[HDU 2196] Computer

Computer

Time Limit: 1000/1000 MS (Java/Others)    Memory Limit: 32768/32768 K (Java/Others)
Total Submission(s): 4073    Accepted Submission(s): 2039

Problem Description

A school bought the first computer some time ago(so this computer's id is 1). During the recent years the school bought N-1 new computers. Each new computer was connected to one of settled earlier. Managers of school are anxious about slow functioning of the net and want to know the maximum distance Si for which i-th computer needs to send signal (i.e. length of cable to the most distant computer). You need to provide this information. 


Hint: the example input is corresponding to this graph. And from the graph, you can see that the computer 4 is farthest one from 1, so S1 = 3. Computer 4 and 5 are the farthest ones from 2, so S2 = 2. Computer 5 is the farthest one from 3, so S3 = 3. we also get S4 = 4, S5 = 4.

 

Input

Input file contains multiple test cases.In each case there is natural number N (N<=10000) in the first line, followed by (N-1) lines with descriptions of computers. i-th line contains two natural numbers - number of computer, to which i-th computer is connected and length of cable used for connection.
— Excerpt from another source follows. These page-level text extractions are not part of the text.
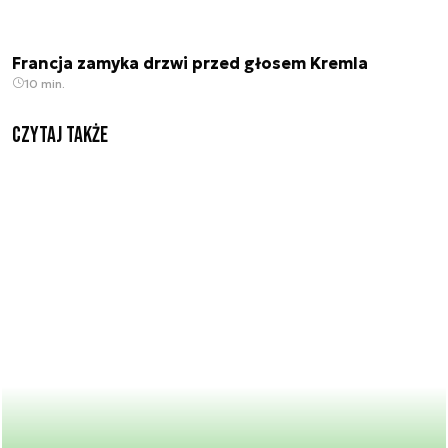
Francja zamyka drzwi przed głosem Kremla
10 min.
Czytaj także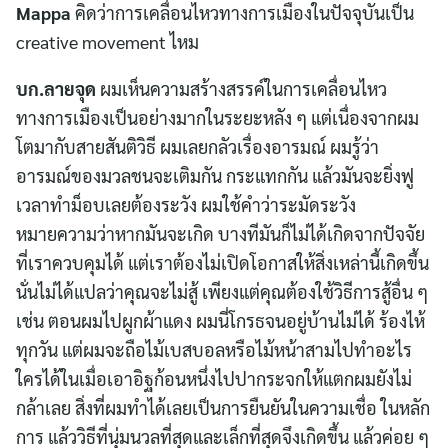
Mappa
คิดว่าการเคลื่อนไหวทางการเมืองในปัจจุบันเป็น
creative movement ไหม
บก.ลายจุด
ผมเห็นความสร้างสรรค์ในการเคลื่อนไหว
ทางการเมืองเป็นอย่างมากในระยะหลัง ๆ แต่เนื่องจากผม
โตมากับสายสันติวิธี ผมเลยกลัวเรื่องอารมณ์ ผมรู้ว่า
อารมณ์ของมวลชนจะเติมกัน กระแทกกัน แล้วมันจะยิ่งฟู
เวลาทำม็อบเลยต้องระวัง ผมใช้คำว่าระมัดระวัง
หมายความว่าหากมันจะเกิด บางทีมันก็ไม่ได้เกิดจากปัจจัย
ที่เราควบคุมได้ แต่เราต้องไม่เปิดโอกาสให้สิ่งเหล่านี้เกิดขึ้น
นั่นไม่ได้แปลว่าคุณจะไม่สู้ เพียงแต่คุณต้องใช้วิธีการสู้อื่น ๆ
เช่น ตอนผมไปผูกผ้าแดง ผมนี่โกรธจนอยู่บ้านไม่ได้ ร้องไห้
ทุกวัน แต่ผมจะถือไม้เบสบอลหรือไม้หน้าสามไปทำอะไร
ใครได้ในเมื่อเอาอิฐก้อนหนึ่งไปปากระจกให้แตกผมยังไม่
กล้าเลย สิ่งที่ผมทำได้เลยเป็นการยืนยันในความเชื่อ ในหลัก
การ แล้ววิธีที่นุ่มนวลที่สุดและเล็กที่สุดจึงเกิดขึ้น แล้วค่อย ๆ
Total length of cable does not exceed 10^9. Numbers in lines of input are separated by a space.

 

Output

For each case output N lines. i-th line must contain number Si for i-th computer (1<=i<=N).

 

Sample Input

5

1 1

2 1

3 1

1 1

 

Sample Output

3

2

3

4

4

 

树形DP、带注释

#include <iostream>
#include <algorithm>
#include <cstdio>
#include <queue>
#include <cmath>
#include <map>
#include <vector>
#include <iterator>
#include <cstring>
#include <string>
using namespace std;
#define max(a,b) ((a)>(b)?(a):(b))
#define min(a,b) ((a)<(b)?(a):(b))
#define INF 0x7fffffff
#define ll long long
#define N 10010

struct Edge
{
    int to,next,len;
}edge[N<<1];
int head[N],tot;
int n;
int dp[N][3];

//dp[i][0]表示从儿子能走的次大距离
//dp[i][1]表示从儿子能走的最大距离
//dp[i][2]表示从父亲能走的最大距离

template <class T>
inline bool input(T &ret)
{
    char c; int sgn;
    if(c=getchar(),c==EOF) return 0;
    while(c!='-'&&(c<'0'||c>'9')) c=getchar();
    sgn=(c=='-')?-1:1;
    ret=(c=='-')?0:(c-'0');
    while(c=getchar(),c>='0'&&c<='9') ret=ret*10+(c-'0');
    ret*=sgn;
    return 1;
}

inline void out(int x)
{
    if(x>9) out(x/10);
    putchar(x%10+'0');
}

void init()
{
    tot=0;
    memset(head,-1,sizeof(head));
    memset(dp,0,sizeof(dp));
}

void add(int x,int y,int z)
{
    edge[tot].to=y;
    edge[tot].len=z;
    edge[tot].next=head[x];
    head[x]=tot++;
}

void dfs1(int u)                                 //从下往上、求出u到子树的最远距离和次远距离
{
    for(int i=head[u];i!=-1;i=edge[i].next)
    {
        int v=edge[i].to;
        int w=edge[i].len;
        dfs1(v);
        if(dp[v][1]+w>=dp[u][1])
        {
            dp[u][0]=dp[u][1];
            dp[u][1]=dp[v][1]+w;
        }
        else if(dp[v][1]+w>dp[u][0])
        {
            dp[u][0]=dp[v][1]+w;
        }
    }
}

void dfs2(int u)                                 //从上往下、求出从父亲、从儿子走的最长距离
{
    for(int i=head[u];i!=-1;i=edge[i].next)
    {
        int v=edge[i].to;
        int w=edge[i].len;
        if(dp[u][1]==dp[v][1]+w)                 //如果v  在u的最长路上，那么两条路：从父亲U的父亲走，父亲U的最长儿子走
        {
            dp[v][2]=max(dp[u][0],dp[u][2])+w;
        }
        else                                     //如果v不在u的最长路上，那么两条路：从父亲U的父亲走，父亲U的次长儿子走
        {
            dp[v][2]=max(dp[u][1],dp[u][2])+w;
        }
        dfs2(v);
    }
}

int main()
{
    while(input(n))
    {
        init();
        for(int i=2;i<=n;i++)
        {
            int a,b;
            input(a);
            input(b);
            add(a,i,b);
        }
        dfs1(1);
        dfs2(1);
        for(int i=1;i<=n;i++)
        {
            out(max(dp[i][1],dp[i][2]));           //取从儿子和从父亲能走的最大距离
            putchar('
');
        }
    }
    return 0;
}